## To do
Please write out the listing beneath this sentence exactly, from its first line to the line with "Der gleichzeiti", and stop there.

......

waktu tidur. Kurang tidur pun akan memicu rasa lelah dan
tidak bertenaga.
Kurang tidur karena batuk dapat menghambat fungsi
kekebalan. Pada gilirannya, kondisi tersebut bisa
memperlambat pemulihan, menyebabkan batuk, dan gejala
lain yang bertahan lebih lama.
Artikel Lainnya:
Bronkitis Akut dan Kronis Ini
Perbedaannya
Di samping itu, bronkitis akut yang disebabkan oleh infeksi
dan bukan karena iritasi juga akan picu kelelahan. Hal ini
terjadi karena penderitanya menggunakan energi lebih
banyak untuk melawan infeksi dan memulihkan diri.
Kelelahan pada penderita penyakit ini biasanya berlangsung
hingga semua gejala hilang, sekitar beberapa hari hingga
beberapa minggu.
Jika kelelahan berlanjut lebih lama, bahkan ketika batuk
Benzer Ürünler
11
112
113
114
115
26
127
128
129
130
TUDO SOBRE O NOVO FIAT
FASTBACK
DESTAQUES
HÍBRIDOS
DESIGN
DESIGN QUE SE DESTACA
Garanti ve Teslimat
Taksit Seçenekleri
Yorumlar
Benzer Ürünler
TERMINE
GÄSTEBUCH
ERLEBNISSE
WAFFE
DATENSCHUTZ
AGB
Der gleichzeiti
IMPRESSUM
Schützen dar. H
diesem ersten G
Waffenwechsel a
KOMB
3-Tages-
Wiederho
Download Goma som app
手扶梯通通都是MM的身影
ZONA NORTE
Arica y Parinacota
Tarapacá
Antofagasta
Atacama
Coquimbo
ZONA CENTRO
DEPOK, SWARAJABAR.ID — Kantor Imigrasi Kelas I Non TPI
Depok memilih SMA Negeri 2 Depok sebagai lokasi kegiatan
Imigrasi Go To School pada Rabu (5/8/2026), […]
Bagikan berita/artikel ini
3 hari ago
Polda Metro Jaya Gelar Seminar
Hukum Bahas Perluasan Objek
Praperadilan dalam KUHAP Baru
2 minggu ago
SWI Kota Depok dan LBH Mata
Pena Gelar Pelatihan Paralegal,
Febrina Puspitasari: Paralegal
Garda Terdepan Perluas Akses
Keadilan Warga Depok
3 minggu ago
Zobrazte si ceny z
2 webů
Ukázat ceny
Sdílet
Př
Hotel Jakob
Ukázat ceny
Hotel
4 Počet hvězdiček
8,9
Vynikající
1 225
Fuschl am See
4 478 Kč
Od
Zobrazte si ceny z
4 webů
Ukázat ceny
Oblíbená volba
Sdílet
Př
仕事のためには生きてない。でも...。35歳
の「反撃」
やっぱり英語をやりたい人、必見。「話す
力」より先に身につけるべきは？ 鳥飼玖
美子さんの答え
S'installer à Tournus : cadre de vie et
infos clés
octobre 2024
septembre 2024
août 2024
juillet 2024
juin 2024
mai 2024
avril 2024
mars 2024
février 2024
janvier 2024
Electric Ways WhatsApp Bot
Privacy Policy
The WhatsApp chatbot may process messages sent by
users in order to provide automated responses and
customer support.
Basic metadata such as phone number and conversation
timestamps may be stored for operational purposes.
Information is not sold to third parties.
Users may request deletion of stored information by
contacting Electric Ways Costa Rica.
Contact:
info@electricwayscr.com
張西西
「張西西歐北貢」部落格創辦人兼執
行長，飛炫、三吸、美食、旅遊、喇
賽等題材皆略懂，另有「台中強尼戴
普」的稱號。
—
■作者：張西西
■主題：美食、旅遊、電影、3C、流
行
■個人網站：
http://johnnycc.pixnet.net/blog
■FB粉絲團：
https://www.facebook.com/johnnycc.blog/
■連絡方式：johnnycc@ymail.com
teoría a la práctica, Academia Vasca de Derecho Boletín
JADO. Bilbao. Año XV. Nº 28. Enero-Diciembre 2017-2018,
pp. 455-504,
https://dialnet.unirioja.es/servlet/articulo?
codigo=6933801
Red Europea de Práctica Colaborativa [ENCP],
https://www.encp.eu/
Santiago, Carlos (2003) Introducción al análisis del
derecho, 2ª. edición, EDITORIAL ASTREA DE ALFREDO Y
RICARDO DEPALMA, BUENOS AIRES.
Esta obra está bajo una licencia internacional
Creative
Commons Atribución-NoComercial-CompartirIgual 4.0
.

......

## Answer to this exercise
waktu tidur. Kurang tidur pun akan memicu rasa lelah dan
tidak bertenaga.
Kurang tidur karena batuk dapat menghambat fungsi
kekebalan. Pada gilirannya, kondisi tersebut bisa
memperlambat pemulihan, menyebabkan batuk, dan gejala
lain yang bertahan lebih lama.
Artikel Lainnya:
Bronkitis Akut dan Kronis Ini
Perbedaannya
Di samping itu, bronkitis akut yang disebabkan oleh infeksi
dan bukan karena iritasi juga akan picu kelelahan. Hal ini
terjadi karena penderitanya menggunakan energi lebih
banyak untuk melawan infeksi dan memulihkan diri.
Kelelahan pada penderita penyakit ini biasanya berlangsung
hingga semua gejala hilang, sekitar beberapa hari hingga
beberapa minggu.
Jika kelelahan berlanjut lebih lama, bahkan ketika batuk
Benzer Ürünler
11
112
113
114
115
26
127
128
129
130
TUDO SOBRE O NOVO FIAT
FASTBACK
DESTAQUES
HÍBRIDOS
DESIGN
DESIGN QUE SE DESTACA
Garanti ve Teslimat
Taksit Seçenekleri
Yorumlar
Benzer Ürünler
TERMINE
GÄSTEBUCH
ERLEBNISSE
WAFFE
DATENSCHUTZ
AGB
Der gleichzeiti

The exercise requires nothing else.